#### [Data for this task]
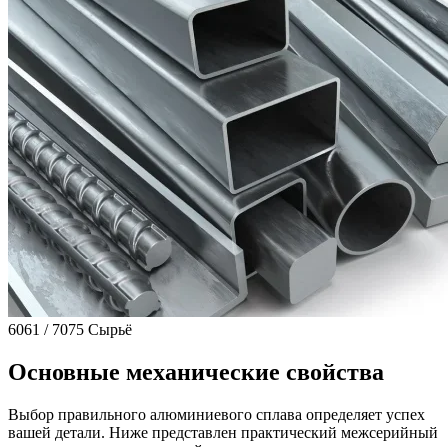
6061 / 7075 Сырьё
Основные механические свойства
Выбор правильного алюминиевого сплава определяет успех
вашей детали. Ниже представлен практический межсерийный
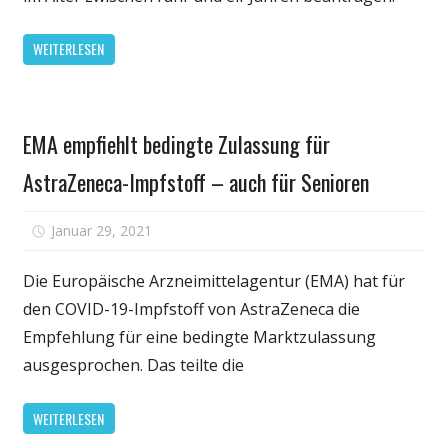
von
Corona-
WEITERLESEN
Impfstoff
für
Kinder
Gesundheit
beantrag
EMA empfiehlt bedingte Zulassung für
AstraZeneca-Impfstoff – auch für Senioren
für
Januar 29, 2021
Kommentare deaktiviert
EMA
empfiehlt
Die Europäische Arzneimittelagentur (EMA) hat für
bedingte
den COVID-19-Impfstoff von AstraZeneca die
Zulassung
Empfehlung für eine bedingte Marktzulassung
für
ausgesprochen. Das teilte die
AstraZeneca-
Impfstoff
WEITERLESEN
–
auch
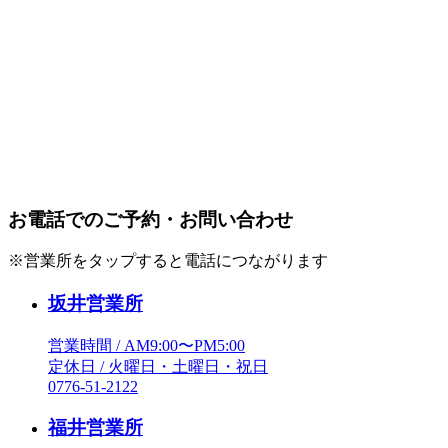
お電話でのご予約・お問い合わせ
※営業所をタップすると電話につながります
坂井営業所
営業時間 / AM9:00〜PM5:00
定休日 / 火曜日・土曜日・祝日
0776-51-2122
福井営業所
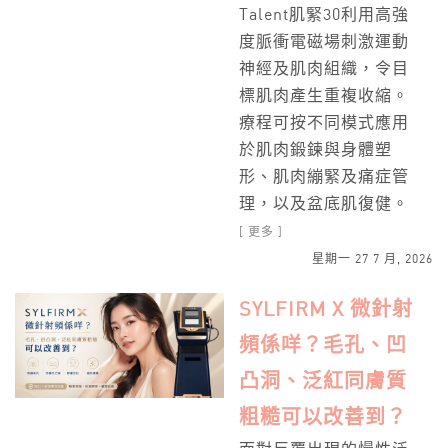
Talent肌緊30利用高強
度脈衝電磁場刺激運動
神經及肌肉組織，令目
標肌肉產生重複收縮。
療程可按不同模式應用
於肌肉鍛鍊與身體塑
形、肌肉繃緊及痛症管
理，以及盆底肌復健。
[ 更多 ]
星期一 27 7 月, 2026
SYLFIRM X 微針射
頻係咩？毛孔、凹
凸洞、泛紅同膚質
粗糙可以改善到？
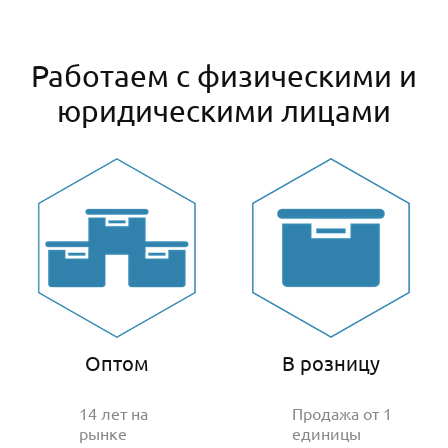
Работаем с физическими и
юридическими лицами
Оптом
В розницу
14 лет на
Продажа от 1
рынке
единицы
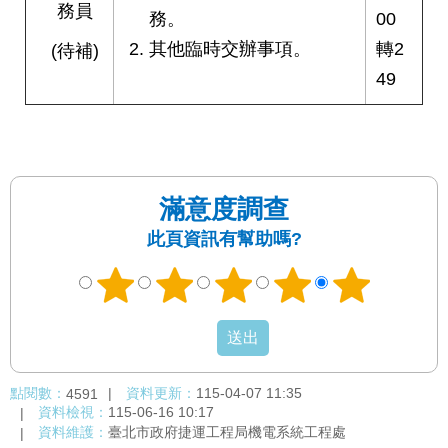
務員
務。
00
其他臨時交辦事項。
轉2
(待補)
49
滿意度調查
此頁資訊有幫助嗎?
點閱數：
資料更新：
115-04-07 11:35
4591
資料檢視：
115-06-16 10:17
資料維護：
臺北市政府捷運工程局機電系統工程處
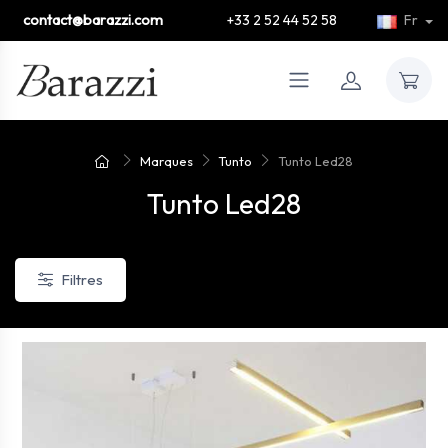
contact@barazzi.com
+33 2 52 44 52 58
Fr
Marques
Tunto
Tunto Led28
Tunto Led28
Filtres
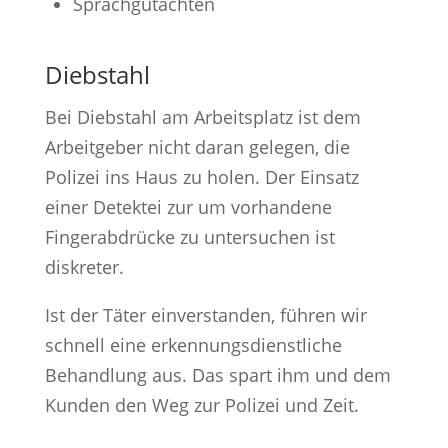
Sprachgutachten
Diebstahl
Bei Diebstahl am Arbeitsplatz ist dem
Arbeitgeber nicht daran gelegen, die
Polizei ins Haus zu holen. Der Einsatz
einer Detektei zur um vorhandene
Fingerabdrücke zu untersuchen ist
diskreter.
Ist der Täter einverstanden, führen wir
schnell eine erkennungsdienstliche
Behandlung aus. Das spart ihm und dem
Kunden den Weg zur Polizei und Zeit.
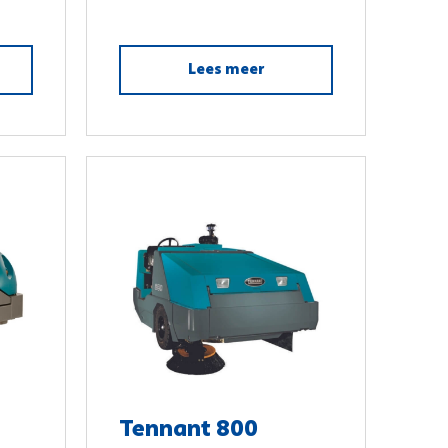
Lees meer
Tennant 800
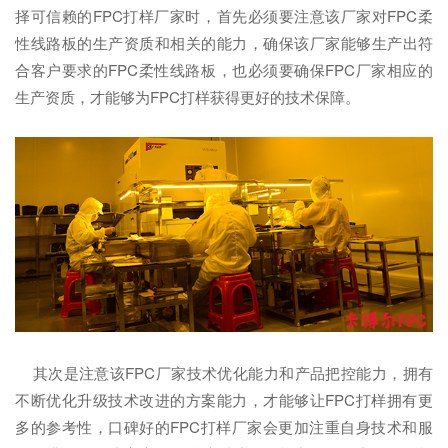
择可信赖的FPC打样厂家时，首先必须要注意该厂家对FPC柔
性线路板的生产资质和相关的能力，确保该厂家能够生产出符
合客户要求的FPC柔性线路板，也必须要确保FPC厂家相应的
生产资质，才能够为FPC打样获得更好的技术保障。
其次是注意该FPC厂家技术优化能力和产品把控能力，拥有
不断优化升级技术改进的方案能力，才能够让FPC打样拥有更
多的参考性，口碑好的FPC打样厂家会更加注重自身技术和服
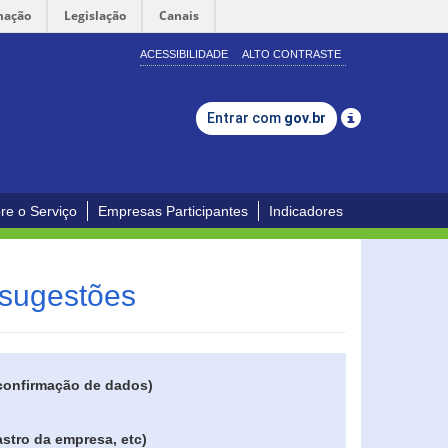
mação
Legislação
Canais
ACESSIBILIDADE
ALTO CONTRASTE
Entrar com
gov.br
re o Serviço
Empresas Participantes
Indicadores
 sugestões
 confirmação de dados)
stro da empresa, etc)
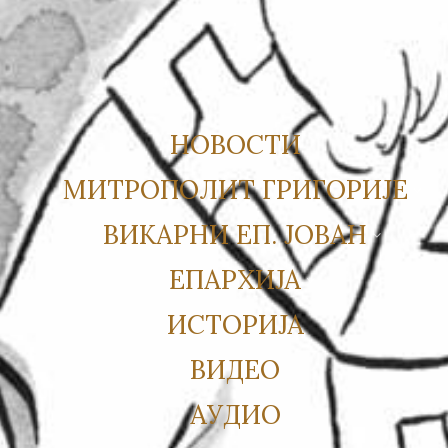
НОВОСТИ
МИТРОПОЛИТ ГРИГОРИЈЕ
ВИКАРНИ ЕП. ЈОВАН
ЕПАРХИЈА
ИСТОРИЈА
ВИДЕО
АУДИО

#### [Try it]
Transcribe the listing above in full. Pictures are not part of the copy.

#### [Response area]
6061 / 7075 Сырьё
Основные механические свойства
Выбор правильного алюминиевого сплава определяет успех
вашей детали. Ниже представлен практический межсерийный
von
Corona-
WEITERLESEN
Impfstoff
für
Kinder
Gesundheit
beantrag
EMA empfiehlt bedingte Zulassung für
AstraZeneca-Impfstoff – auch für Senioren
für
Januar 29, 2021
Kommentare deaktiviert
EMA
empfiehlt
Die Europäische Arzneimittelagentur (EMA) hat für
bedingte
den COVID-19-Impfstoff von AstraZeneca die
Zulassung
Empfehlung für eine bedingte Marktzulassung
für
ausgesprochen. Das teilte die
AstraZeneca-
Impfstoff
WEITERLESEN
–
auch
お電話でのご予約・お問い合わせ
※営業所をタップすると電話につながります
坂井営業所
営業時間 / AM9:00〜PM5:00
定休日 / 火曜日・土曜日・祝日
0776-51-2122
福井営業所
Talent肌緊30利用高強
度脈衝電磁場刺激運動
神經及肌肉組織，令目
標肌肉產生重複收縮。
療程可按不同模式應用
於肌肉鍛鍊與身體塑
形、肌肉繃緊及痛症管
理，以及盆底肌復健。
[ 更多 ]
星期一 27 7 月, 2026
SYLFIRM X 微針射
頻係咩？毛孔、凹
凸洞、泛紅同膚質
粗糙可以改善到？
Работаем с физическими и
юридическими лицами
Оптом
В розницу
14 лет на
Продажа от 1
рынке
единицы
務員
務。
00
其他臨時交辦事項。
轉2
(待補)
49
滿意度調查
此頁資訊有幫助嗎?
點閱數：
資料更新：
115-04-07 11:35
4591
資料檢視：
115-06-16 10:17
資料維護：
臺北市政府捷運工程局機電系統工程處
contact@barazzi.com
+33 2 52 44 52 58
Fr
Marques
Tunto
Tunto Led28
Tunto Led28
Filtres
Sprachgutachten
Diebstahl
Bei Diebstahl am Arbeitsplatz ist dem
Arbeitgeber nicht daran gelegen, die
Polizei ins Haus zu holen. Der Einsatz
einer Detektei zur um vorhandene
Fingerabdrücke zu untersuchen ist
diskreter.
Ist der Täter einverstanden, führen wir
schnell eine erkennungsdienstliche
Behandlung aus. Das spart ihm und dem
Kunden den Weg zur Polizei und Zeit.
Lees meer
Tennant 800
择可信赖的FPC打样厂家时，首先必须要注意该厂家对FPC柔
性线路板的生产资质和相关的能力，确保该厂家能够生产出符
合客户要求的FPC柔性线路板，也必须要确保FPC厂家相应的
生产资质，才能够为FPC打样获得更好的技术保障。
其次是注意该FPC厂家技术优化能力和产品把控能力，拥有
不断优化升级技术改进的方案能力，才能够让FPC打样拥有更
多的参考性，口碑好的FPC打样厂家会更加注重自身技术和服
mação
Legislação
Canais
ACESSIBILIDADE
ALTO CONTRASTE
Entrar com
gov.br
re o Serviço
Empresas Participantes
Indicadores
 sugestões
 confirmação de dados)
stro da empresa, etc)
НОВОСТИ
МИТРОПОЛИТ ГРИГОРИЈЕ
ВИКАРНИ ЕП. ЈОВАН
ЕПАРХИЈА
ИСТОРИЈА
ВИДЕО
АУДИО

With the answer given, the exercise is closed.